Tuesday, June 21, 2011

RealTimeGenomics Goes Free, Provides Alternative for CG Users

I've mentioned RealTimeGenomics (RTG) in the past, and Joke Reumers mentioned their software recently in her talk at the Complete Genomics user group meeting. Today, RTG announced that they were going free to individual researchers with their RTG Investigator 2.2 package. I kind of knew this was going to happen after some chats with them about the pricing models they were considering and the hard sell it would be to academia.

The Hard Sell
I think that it's a hard sell to get academic researchers to pay for something they can get for free. I've been in a lab that preferred to make its own Taq polymerase rather than pay for a commercial enzyme even when that meant using it at a 1:1 ratio with the rest of the PCR reaction (and no, I didn't stay in that lab for too long, but the point stands).

In a world where BWA, TopHat, Samtools, SoapSNP, and GATK are free and fairly well documented, selling an aligner and variant caller is going to be difficult unless it does something particularly special. Plus, a major focus of RTG's strategy is providing an alternative to Complete Genomics own analysis that comes "free" when you buy a whole genome from them. Very hard sell.

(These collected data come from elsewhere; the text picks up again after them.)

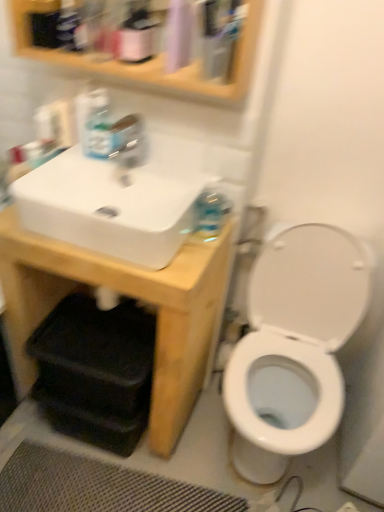 The image size is (384, 512). I want to click on free spot to the right of transparent plastic tap at upper center, so click(177, 172). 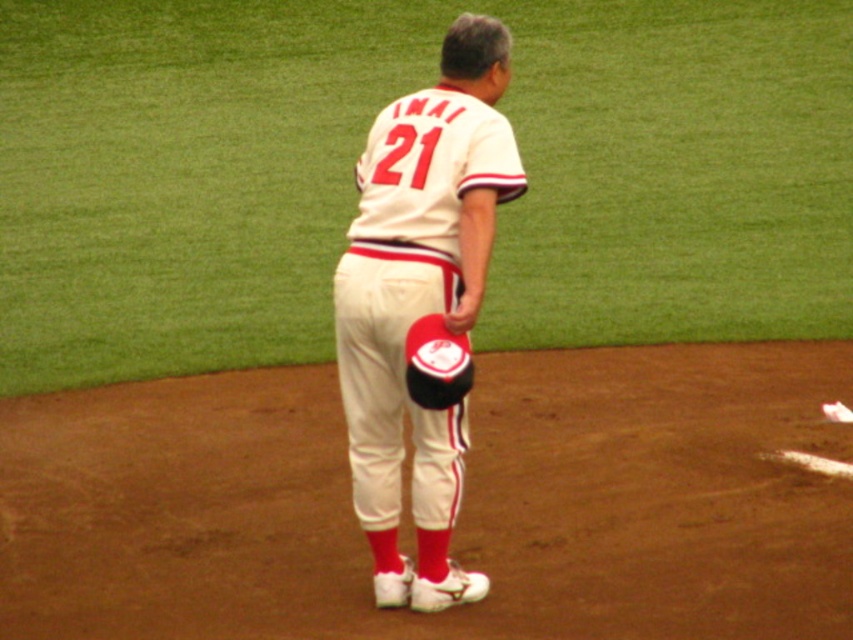 Question: Among these objects, which one is farthest from the camera?

Choices:
 (A) black leather glove at center
 (B) white matte baseball uniform at center

Answer: (B)

Question: Which of the following is the closest to the observer?

Choices:
 (A) (450, 154)
 (B) (425, 394)

Answer: (B)

Question: Does white matte baseball uniform at center have a lesser width compared to black leather glove at center?

Choices:
 (A) no
 (B) yes

Answer: (A)

Question: Does white matte baseball uniform at center appear under black leather glove at center?

Choices:
 (A) yes
 (B) no

Answer: (B)

Question: Can you confirm if white matte baseball uniform at center is bigger than black leather glove at center?

Choices:
 (A) no
 (B) yes

Answer: (B) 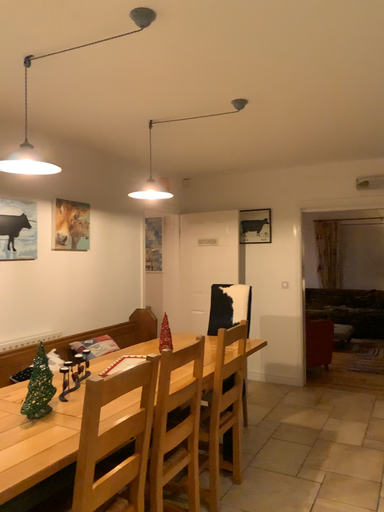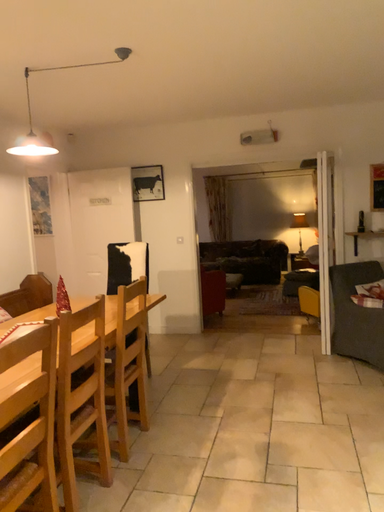 Question: How did the camera likely rotate when shooting the video?

Choices:
 (A) rotated right
 (B) rotated left

Answer: (A) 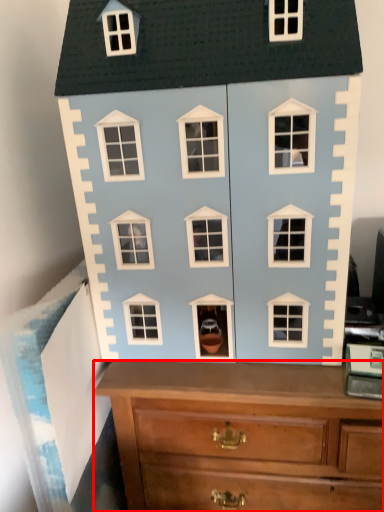 Question: From the image's perspective, what is the correct spatial relationship of chest of drawers (annotated by the red box) in relation to toy?

Choices:
 (A) above
 (B) below

Answer: (B) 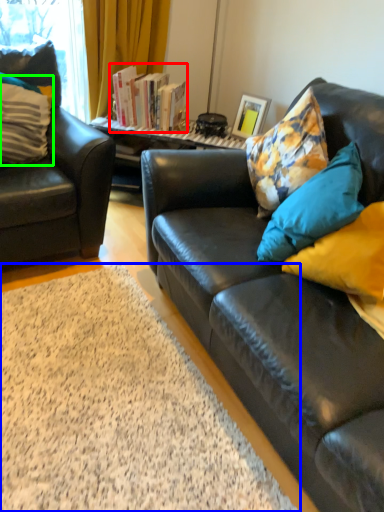 Question: Which is farther away from book (highlighted by a red box)? plain (highlighted by a blue box) or pillow (highlighted by a green box)?

Choices:
 (A) plain
 (B) pillow

Answer: (A) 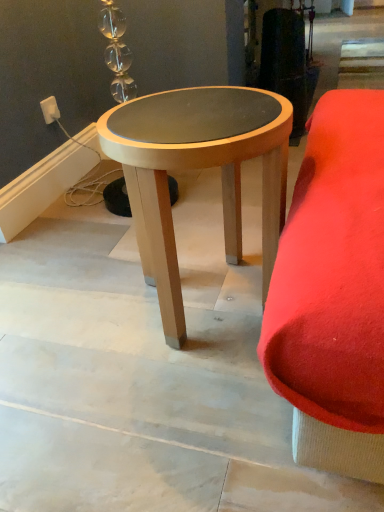 Question: Does white plastic outlet at upper left come in front of light wood/woodenobject at center?

Choices:
 (A) yes
 (B) no

Answer: (B)

Question: Could you tell me if white plastic outlet at upper left is facing light wood/woodenobject at center?

Choices:
 (A) yes
 (B) no

Answer: (B)

Question: Is white plastic outlet at upper left turned away from light wood/woodenobject at center?

Choices:
 (A) yes
 (B) no

Answer: (B)

Question: From a real-world perspective, is white plastic outlet at upper left positioned over light wood/woodenobject at center based on gravity?

Choices:
 (A) yes
 (B) no

Answer: (A)

Question: Is there a large distance between white plastic outlet at upper left and light wood/woodenobject at center?

Choices:
 (A) no
 (B) yes

Answer: (A)

Question: Does white plastic outlet at upper left appear on the right side of light wood/woodenobject at center?

Choices:
 (A) yes
 (B) no

Answer: (B)

Question: Is light wood/woodenobject at center turned away from white plastic outlet at upper left?

Choices:
 (A) yes
 (B) no

Answer: (B)

Question: Does light wood/woodenobject at center have a lesser height compared to white plastic outlet at upper left?

Choices:
 (A) yes
 (B) no

Answer: (B)

Question: Is light wood/woodenobject at center taller than white plastic outlet at upper left?

Choices:
 (A) no
 (B) yes

Answer: (B)

Question: Is light wood/woodenobject at center wider than white plastic outlet at upper left?

Choices:
 (A) yes
 (B) no

Answer: (A)

Question: Does light wood/woodenobject at center lie in front of white plastic outlet at upper left?

Choices:
 (A) no
 (B) yes

Answer: (B)

Question: From the image's perspective, is light wood/woodenobject at center over white plastic outlet at upper left?

Choices:
 (A) no
 (B) yes

Answer: (A)

Question: Is white plastic outlet at upper left wider or thinner than light wood/woodenobject at center?

Choices:
 (A) thin
 (B) wide

Answer: (A)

So, again, unless your software does something particularly special, like being more sensitive and/or specific, like being faster, like being significantly easier to use, like including a bunch of bells and whistles in the form of visualization tools or fancy reports, you're going to have trouble selling your product.

But how, as a company, do you prove that your software has something like this to offer? Traditionally trial licences have been the way, but that's with software that doesn't have a strong free alternative. A company lets you try the software and see if you like it, then you buy it if you do. But most sequencing labs have their pipelines done already. And comparing and contrasting two softwares isn't really worth the time unless the claims have been substantiated by other groups.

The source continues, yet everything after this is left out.